Viewers also can navigate the vast amount of extra footage through topic sections such as “Branding,” “Corporate Crime,” “Ethics and Values,” “Marketing,” “Perception Management” and “Privatization.”

“Wherever your interests lie, you can go deeper into those subjects,” Achbar said.

Achbar also said he realizes the film can be disturbing, if not downright appalling, for people hearing the stories for the first time of a Bolivian community whose water supply was privatized. Citizens were charged a huge portion of their meager weekly salaries for water and barred from collecting rainwater or gathering water in any other way. Another disturbing tale is the story of farms in India where a corporation introduced a genetically manufactured seed that would destroy the ground for future farming after one crop yield.

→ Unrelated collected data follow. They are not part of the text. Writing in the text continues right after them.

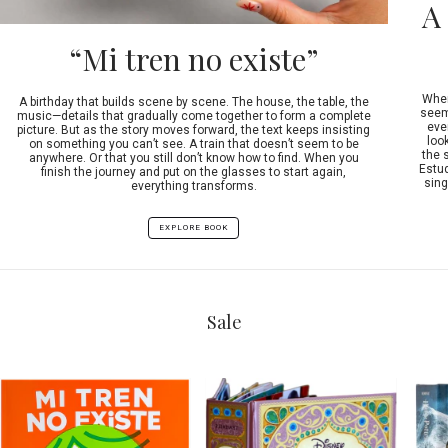
A
“Mi tren no existe”
When
A birthday that builds scene by scene. The house, the table, the
seeme
music—details that gradually come together to form a complete
ever
picture. But as the story moves forward, the text keeps insisting
look
on something you can’t see. A train that doesn’t seem to be
the 
anywhere. Or that you still don’t know how to find. When you
Estud
finish the journey and put on the glasses to start again,
sing
everything transforms.
EXPLORE BOOK
Sale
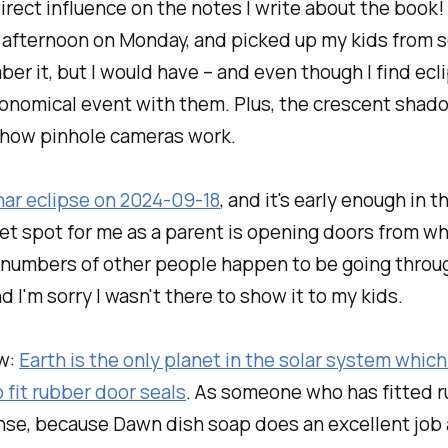
direct influence on the notes I write about the book!
y afternoon on Monday, and picked up my kids from
r it, but I would have – and even though I find ecli
ronomical event with them. Plus, the crescent shado
 how pinhole cameras work.
nar eclipse on 2024-09-18
, and it's early enough in
sweet spot for me as a parent is opening doors from 
 numbers of other people happen to be going throug
d I'm sorry I wasn't there to show it to my kids.
w:
Earth is the only planet in the solar system which
fit rubber door seals
. As someone who has fitted ru
se, because Dawn dish soap does an excellent job a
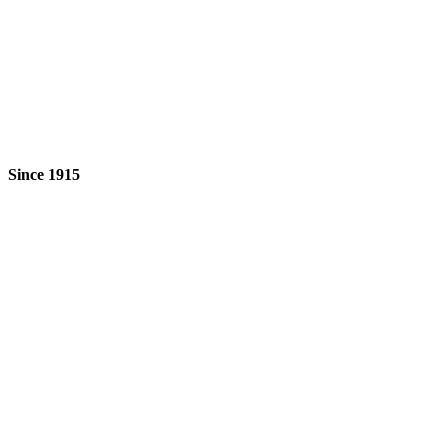
Since 1915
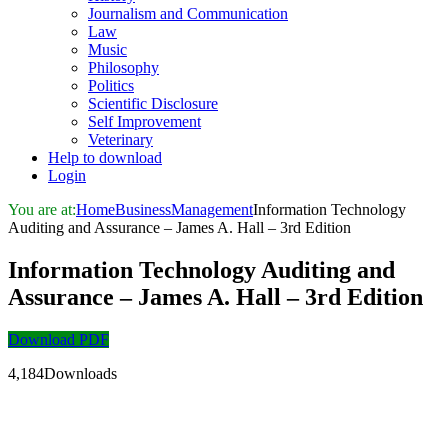
Journalism and Communication
Law
Music
Philosophy
Politics
Scientific Disclosure
Self Improvement
Veterinary
Help to download
Login
You are at:
Home
Business
Management
Information Technology
Auditing and Assurance – James A. Hall – 3rd Edition
Information Technology Auditing and
Assurance – James A. Hall – 3rd Edition
Download PDF
4,184Downloads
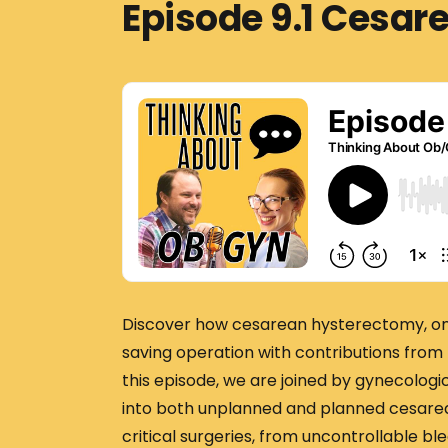
Episode 9.1 Cesa
Discover how cesarean hysterectomy, once
saving operation with contributions from 
this episode, we are joined by gynecologic
into both unplanned and planned cesarea
critical surgeries, from uncontrollable 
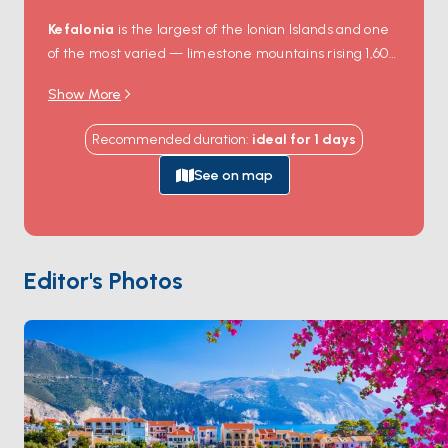
Kefalonia
is the largest of the Ionian Islands and one
of the most varied — limestone mountains rising 1,600
metres, underground caves, white-pebble beaches,
Show More
and pretty Venetian-era harbour villages.
Fiskardo
on the northern tip is the most photographed: pastel
Recommended duration
:
ideal for
1
days
houses ring a tiny harbour, untouched because the
1953 earthquake that destroyed most of the island
See on map
missed this corner.
Myrtos Beach
, a curve of white
pebbles backed by 600-metre cliffs, was the setting
of Captain Corelli's Mandolin.
Assos
is a smaller fishing
village wrapped around a Venetian fortress on a
Editor's Photos
peninsula. Kefalonia is 90 minutes from
Ithaca
and 2
hours from
Lefkada
. Season runs
May through
October
.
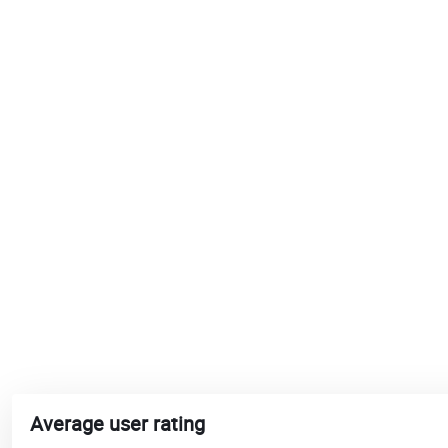
Average user rating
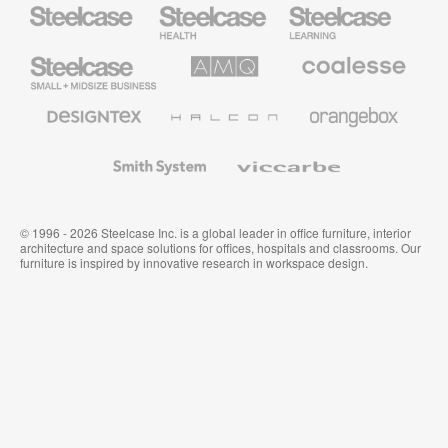
Steelcase
Steelcase
Steelcase
Health
Education
Furniture
Furniture
Steelcase
AMQ
Coalesse
Small
Solutions
Premium
Business
Office
Furniture
Designtex
Halcon
Orangebox
Textiles
and
Wallcoverings
Smith
Viccarbe
System
© 1996 - 2026 Steelcase Inc. is a global leader in office furniture, interior
architecture and space solutions for offices, hospitals and classrooms. Our
furniture is inspired by innovative research in workspace design.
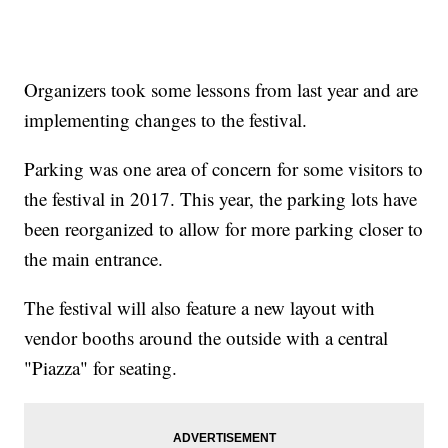
Organizers took some lessons from last year and are
implementing changes to the festival.
Parking was one area of concern for some visitors to
the festival in 2017. This year, the parking lots have
been reorganized to allow for more parking closer to
the main entrance.
The festival will also feature a new layout with
vendor booths around the outside with a central
"Piazza" for seating.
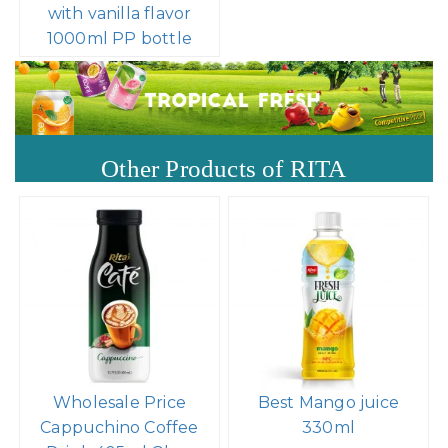
with vanilla flavor
1000ml PP bottle
Other Products of RITA
Wholesale Price
Best Mango juice
Cappuchino Coffee
330ml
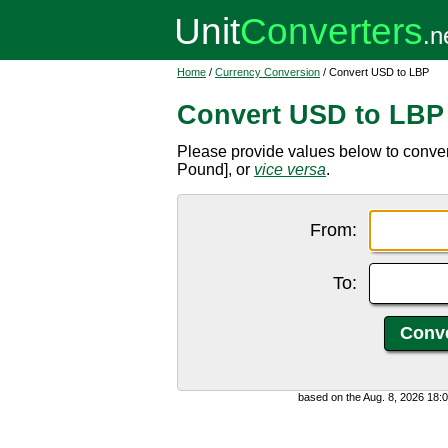
Home
/
Currency Conversion
/ Convert USD to LBP
Convert USD to LBP
Please provide values below to conve
Pound], or
vice versa
.
From:
To:
based on the Aug. 8, 2026 18:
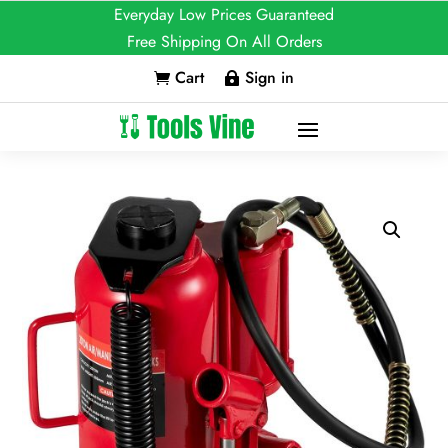
Everyday Low Prices Guaranteed
Free Shipping On All Orders
Cart
Sign in


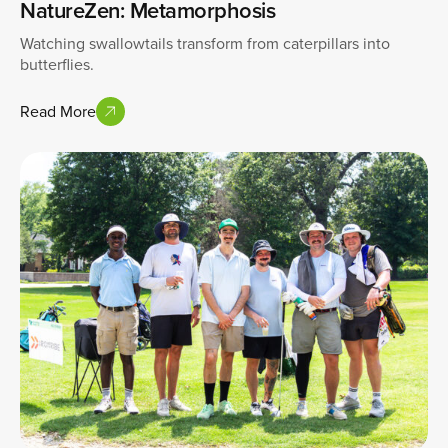
NatureZen: Metamorphosis
Watching swallowtails transform from caterpillars into
butterflies.
Read More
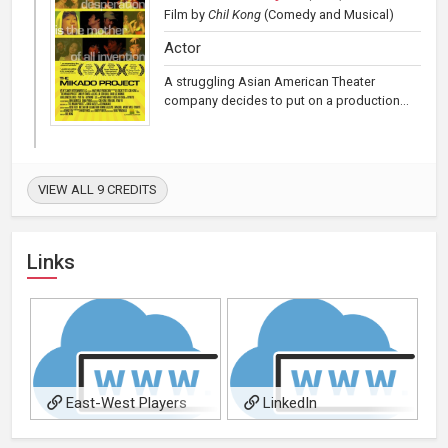
Film
by
Chil Kong
(Comedy and Musical)
Actor
A struggling Asian American Theater
company decides to put on a production...
VIEW ALL 9 CREDITS
Links
East-West Players
LinkedIn
Actors Profile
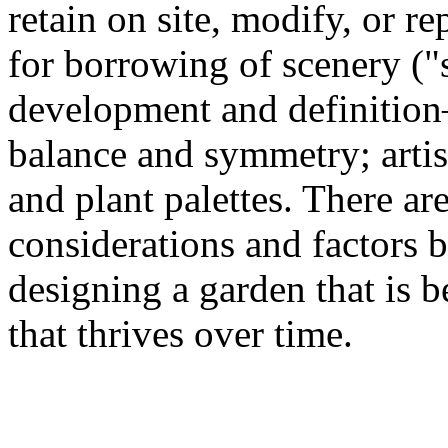
retain on site, modify, or r
for borrowing of scenery ("
development and definition—
balance and symmetry; artis
and plant palettes. There a
considerations and factors 
designing a garden that is b
that thrives over time.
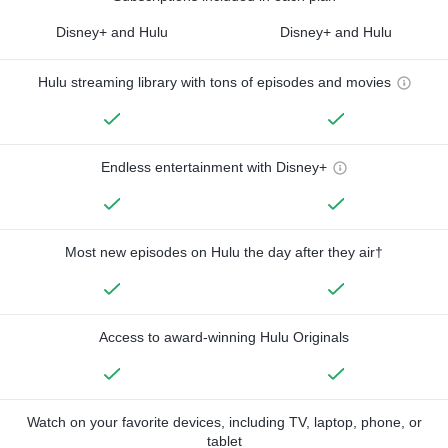
Disney+ and Hulu
Disney+ and Hulu
Hulu streaming library with tons of episodes and movies
Endless entertainment with Disney+
Most new episodes on Hulu the day after they air†
Access to award-winning Hulu Originals
Watch on your favorite devices, including TV, laptop, phone, or
tablet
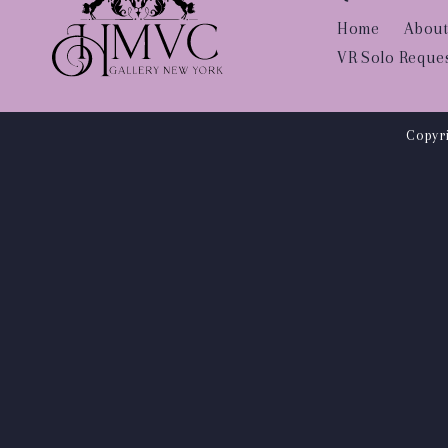
Home
About
VR Solo Reque
Copyri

For that, he designed the “More Strategies for Change” topic on the DVD, which focuses on positive steps corporations and the public can take to prevent some of the more disastrous byproducts of a corporate-driven society.

Another section follows up on what happened to two Fox News investigative reporters interviewed for the film. The two lost their jobs for refusing to falsify evidence and news reports — at their superiors' behest — on an investigation of Monsanto Corp. and its use of growth hormones.

Disc one offers two commentary tracks, one with Achbar and co-director Abbot and the other with writer Bakan, who also wrote the book The Corporation: The Pathological Pursuit of Profit and Power.

“We gave Joel his own, because he's got a lot to say and he's so interesting,” Achbar said.

The filmmakers are Canadian, which gave them a different perspective on the subject, Achbar said.

“We have this kind of critical distance,” he said. “We [Canadians] are very intricately affected by the United States, but we have very little ability to affect the United States.”